Gambar Sistem Tanam Paksa

           - Latar Belakang Timbulnya Sistem Tanam Paksa
                       Sejak awal abad ke-19, pemerintah Belanda mengeluarkan biaya yang sangat besar untuk membiayai peperangan, baik di Negeri Belanda sendiri (pemberontakan Belgia) maupun di Indonesia (terutama perlawanan Diponegoro) sehingga Negeri Belanda harus menanggung hutang yang sangat besar.
                  Untuk menyelamatkan Negeri Belanda dari bahaya kebrangkrutan maka Johanes van den Bosch diangkat sebagai gubernur jenderal di Indonesia dengan tugas pokok menggali dana semaksimal mungkin untuk mengisi kekosongan kas negara, membayar hutang, dan membiayai perang. Untuk melaksanakan tugas yang sangat berat itu, Van den Bosch memusatkan kebijaksanaannya pada peningkatan produksi tanaman ekspor

  •    Kerja Rodi
     Kerja Rodi memiliki arti kerja tanpa upah, tanpa istirahat demi membangun sebuah benteng dan jalan raya, tanpa membantah apa yang telah diperintahkan oleh tentara Belanda, dan menuruti apa yang diperintahkannya.

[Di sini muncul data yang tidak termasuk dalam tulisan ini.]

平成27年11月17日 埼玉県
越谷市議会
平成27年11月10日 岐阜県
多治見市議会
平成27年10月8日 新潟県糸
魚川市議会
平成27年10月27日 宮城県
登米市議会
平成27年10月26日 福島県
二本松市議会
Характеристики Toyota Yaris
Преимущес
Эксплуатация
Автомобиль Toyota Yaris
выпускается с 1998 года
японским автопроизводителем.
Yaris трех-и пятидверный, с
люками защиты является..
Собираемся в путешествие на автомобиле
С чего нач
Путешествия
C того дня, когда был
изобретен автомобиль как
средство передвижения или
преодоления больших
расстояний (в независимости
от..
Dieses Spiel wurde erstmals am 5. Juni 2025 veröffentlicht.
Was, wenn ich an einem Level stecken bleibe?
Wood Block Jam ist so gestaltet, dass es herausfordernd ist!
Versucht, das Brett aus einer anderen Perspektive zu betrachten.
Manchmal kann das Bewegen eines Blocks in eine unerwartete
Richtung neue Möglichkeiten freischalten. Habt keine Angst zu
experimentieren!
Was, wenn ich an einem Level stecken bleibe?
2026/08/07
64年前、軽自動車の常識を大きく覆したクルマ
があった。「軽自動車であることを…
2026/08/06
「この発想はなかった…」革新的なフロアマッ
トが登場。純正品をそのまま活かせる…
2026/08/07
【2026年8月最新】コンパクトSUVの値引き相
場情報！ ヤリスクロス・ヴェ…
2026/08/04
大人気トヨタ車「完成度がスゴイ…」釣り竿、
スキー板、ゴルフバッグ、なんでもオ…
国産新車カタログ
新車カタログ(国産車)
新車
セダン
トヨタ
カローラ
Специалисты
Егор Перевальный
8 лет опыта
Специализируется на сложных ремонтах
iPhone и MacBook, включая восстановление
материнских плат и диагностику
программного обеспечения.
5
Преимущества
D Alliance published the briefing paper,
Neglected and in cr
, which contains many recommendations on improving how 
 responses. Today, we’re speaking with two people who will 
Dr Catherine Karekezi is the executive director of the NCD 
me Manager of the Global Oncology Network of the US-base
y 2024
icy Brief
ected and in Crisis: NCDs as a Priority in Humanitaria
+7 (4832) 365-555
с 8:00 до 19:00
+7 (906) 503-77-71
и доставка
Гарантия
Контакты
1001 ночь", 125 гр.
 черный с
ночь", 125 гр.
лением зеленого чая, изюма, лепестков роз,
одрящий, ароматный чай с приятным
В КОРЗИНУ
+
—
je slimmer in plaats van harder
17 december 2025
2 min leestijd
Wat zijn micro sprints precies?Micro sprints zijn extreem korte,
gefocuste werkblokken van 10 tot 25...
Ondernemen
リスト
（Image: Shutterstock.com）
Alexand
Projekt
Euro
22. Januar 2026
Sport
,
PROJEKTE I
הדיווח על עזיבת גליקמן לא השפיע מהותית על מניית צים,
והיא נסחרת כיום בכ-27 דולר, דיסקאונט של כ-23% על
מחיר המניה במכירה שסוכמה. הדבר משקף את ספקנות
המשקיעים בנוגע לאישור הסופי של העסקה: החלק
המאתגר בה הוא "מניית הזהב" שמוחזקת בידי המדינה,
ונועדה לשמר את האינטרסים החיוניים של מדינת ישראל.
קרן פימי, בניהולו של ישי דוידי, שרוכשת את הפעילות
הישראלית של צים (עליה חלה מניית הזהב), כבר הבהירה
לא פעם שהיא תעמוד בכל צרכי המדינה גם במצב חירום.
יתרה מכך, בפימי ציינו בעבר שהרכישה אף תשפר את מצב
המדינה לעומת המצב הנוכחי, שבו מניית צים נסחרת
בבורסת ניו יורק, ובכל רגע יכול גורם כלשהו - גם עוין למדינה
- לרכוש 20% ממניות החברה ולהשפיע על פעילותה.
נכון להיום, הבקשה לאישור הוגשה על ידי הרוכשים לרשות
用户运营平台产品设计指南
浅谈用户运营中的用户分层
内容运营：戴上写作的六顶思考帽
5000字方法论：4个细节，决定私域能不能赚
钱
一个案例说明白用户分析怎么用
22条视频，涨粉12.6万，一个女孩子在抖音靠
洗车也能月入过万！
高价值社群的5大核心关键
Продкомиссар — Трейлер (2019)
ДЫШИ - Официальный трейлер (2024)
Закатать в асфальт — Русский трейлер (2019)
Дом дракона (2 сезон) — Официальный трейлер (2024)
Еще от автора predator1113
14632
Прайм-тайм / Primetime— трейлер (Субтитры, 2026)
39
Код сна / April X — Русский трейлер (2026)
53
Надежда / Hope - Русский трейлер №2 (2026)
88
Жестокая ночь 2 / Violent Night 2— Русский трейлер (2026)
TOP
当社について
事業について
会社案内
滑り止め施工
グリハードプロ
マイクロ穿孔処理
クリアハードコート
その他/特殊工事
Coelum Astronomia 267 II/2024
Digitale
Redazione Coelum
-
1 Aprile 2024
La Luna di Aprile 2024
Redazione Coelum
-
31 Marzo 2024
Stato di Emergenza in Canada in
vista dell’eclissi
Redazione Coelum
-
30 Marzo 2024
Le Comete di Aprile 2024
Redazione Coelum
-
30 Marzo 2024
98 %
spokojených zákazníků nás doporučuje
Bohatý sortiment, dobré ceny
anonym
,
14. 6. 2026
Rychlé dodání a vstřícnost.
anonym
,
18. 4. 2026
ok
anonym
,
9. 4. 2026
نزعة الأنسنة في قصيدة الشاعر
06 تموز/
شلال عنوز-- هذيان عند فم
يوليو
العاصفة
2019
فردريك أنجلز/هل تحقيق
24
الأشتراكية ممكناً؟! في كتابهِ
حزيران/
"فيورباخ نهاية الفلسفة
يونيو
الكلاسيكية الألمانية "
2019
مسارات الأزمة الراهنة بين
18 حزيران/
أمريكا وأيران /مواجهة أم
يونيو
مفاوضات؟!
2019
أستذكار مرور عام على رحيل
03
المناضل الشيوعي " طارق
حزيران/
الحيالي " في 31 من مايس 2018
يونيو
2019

      Setelah lebih kurang 200 tahun berkuasa, akhirnya VOC (Kompeni) mengalami kemunduran dan kebangkrutan. Hal ini disebabkan banyak biaya perang yang dikeluarkan untuk mengatasi perlawanan penduduk, terjadinya korupsi di antara pegawai-pegawainya, dan timbulnya persaingan dengan kongsi-kongsi dagang yang lain. Faktorfaktor itulah, akhirnya pada tanggal 31 Desember 1799, secara resmi VOC dibubarkan. Kekuasaan VOC kemudian diambil alih oleh pemerintah Hindia Belanda. Hal ini secara tidak langsung memengaruhi koloni Belanda di Indonesia. Perubahan politik yang terjadi di Belanda, merupakan pengaruh revolusi yang dikendalikan oleh Prancis.
      Dalam revolusi tersebut, kekuasaan raja Willem V runtuh, dan berdirilah Republik Bataaf. Tidak lama kemudian Republik Bataaf juga dibubarkan dan Belanda dijadikan kerajaan di bawah pengaruh Prancis, sebagai rajanya adalah Louis Napoleon. Pada tanggal 1 Januari 1808 Louis Napoleon kemudian mengirim Herman Willem Daendels sebagai gubernur jenderal dengan tugas utama mempertahankan pulauJawa dari ancaman Inggris. Juga diberi tugas mengatur  pemerintahan di Indonesia. Pada tanggal 15 Januari 1808 Daendels menerima kekuasaan dari Gubernur Jenderal Weise. Daendels dibebani tugas mempertahankan Pulau Jawa dari serangan Inggris, karena Inggis telah menguasai daerah kekuasaan VOC di Sumatra, Ambon, dan Banda. Sebagai gubernur jenderal, langkah-langkah yang ditempuh Daendels, antara lain:
1)    Meningkatkan jumlah tentara dengan jalan mengambil dari berbagai suku bangsa di Indonesia.
2)    Membangun pabrik senjata di Semarang dan Surabaya.
3)    Membangun pangkalan armada di Anyer dan Ujung Kulon.
4)    Membangun jalan raya dari Anyer hingga Panarukan, sepanjang ± 1.100 km.
5)    Membangun benteng-benteng pertahanan.